Quelle technologie de batterie pour les voitures électriques ? Un dilemme de souveraineté industrielle pour l’Europe
Les fabricants européens envisagent de plus en plus d’opter pour la technologie des batteries lithium-fer-phosphate (LFP), très courante en Chine, plutôt que pour la technologie nickel-manganèse-cobalt (NMC), plus courante en Europe. Un choix technologique important en termes de souveraineté industrielle et de dépendance économique vis-à-vis des producteurs de métaux… mais qui peut aussi les aider à vendre des véhicules électriques plus abordables.
Face à la demande croissante de véhicules électriques plus abordables, les constructeurs européens diversifient de plus en plus leur portefeuille de batteries. Ils commencent à intégrer la technologie LFP (pour le lithium, le fer, le phosphate), un type de batterie lithium-ion qui domine actuellement le marché en Chine en raison de son coût inférieur aux batteries NMC (pour le nickel, le manganèse, le cobalt), plus courantes en Chine. Europe.
De quoi s’interroger sur la pérennité des investissements européens dans la production de batteries, qui concernaient jusqu’ici principalement les NMC. Cela pose également la question d’une potentielle dépendance vis-à-vis des constructeurs asiatiques, avec des implications différentes en termes de métaux critiques.
Autrement dit, il s’agit d’un enjeu de souveraineté industrielle pour le secteur automobile du vieux continent, qui met en lumière la complexité d’un écosystème où cohabitent différentes technologies pour répondre à la multiplicité des usages de la mobilité électrique. Cela implique des choix politiques et industriels qui influenceront l’adoption des véhicules électriques et les futures dépendances de l’Europe.

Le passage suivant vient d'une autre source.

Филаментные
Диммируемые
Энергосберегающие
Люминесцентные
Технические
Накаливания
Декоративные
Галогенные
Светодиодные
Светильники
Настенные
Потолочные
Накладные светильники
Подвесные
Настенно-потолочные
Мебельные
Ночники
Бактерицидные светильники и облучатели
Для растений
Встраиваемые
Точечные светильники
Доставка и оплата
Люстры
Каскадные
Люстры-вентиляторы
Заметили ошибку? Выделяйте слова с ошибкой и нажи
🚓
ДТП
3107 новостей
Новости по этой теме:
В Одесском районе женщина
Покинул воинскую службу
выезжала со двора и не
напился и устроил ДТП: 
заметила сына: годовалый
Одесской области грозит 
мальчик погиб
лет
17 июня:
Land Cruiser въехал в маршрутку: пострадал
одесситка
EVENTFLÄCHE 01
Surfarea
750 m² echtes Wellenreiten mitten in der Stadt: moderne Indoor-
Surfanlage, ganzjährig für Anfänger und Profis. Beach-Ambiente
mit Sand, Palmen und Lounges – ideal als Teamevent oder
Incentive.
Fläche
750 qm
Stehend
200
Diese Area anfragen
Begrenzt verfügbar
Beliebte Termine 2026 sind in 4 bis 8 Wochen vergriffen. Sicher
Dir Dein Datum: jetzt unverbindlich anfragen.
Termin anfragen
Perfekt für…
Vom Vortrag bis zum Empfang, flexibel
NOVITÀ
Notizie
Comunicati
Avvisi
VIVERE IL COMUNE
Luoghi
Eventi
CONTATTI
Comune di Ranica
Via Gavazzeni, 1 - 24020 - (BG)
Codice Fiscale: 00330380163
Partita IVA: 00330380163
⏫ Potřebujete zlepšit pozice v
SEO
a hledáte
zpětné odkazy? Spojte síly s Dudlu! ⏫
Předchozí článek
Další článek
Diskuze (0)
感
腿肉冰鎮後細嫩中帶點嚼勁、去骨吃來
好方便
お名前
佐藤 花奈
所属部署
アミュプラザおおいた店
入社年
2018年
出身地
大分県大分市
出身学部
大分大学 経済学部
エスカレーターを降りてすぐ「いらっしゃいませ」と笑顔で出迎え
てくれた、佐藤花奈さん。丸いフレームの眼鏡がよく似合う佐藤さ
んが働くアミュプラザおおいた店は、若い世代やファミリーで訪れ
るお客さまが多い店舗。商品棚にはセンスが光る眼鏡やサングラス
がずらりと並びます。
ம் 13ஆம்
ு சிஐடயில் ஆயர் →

L’état de l’industrie des batteries en Europe
Les batteries lithium-ion sont au cœur de la révolution des véhicules électriques. Ils constituent l’élément stratégique incontournable des voitures électriques, dont ils constituent jusqu’à 40 % de leur poids. Leur fabrication nécessite un savoir-faire hautement spécialisé, des investissements importants en capital fixe et l’utilisation de matières premières critiques. Un véhicule électrique consomme environ 200 kg de ces matériaux, soit six fois plus qu’un véhicule thermique.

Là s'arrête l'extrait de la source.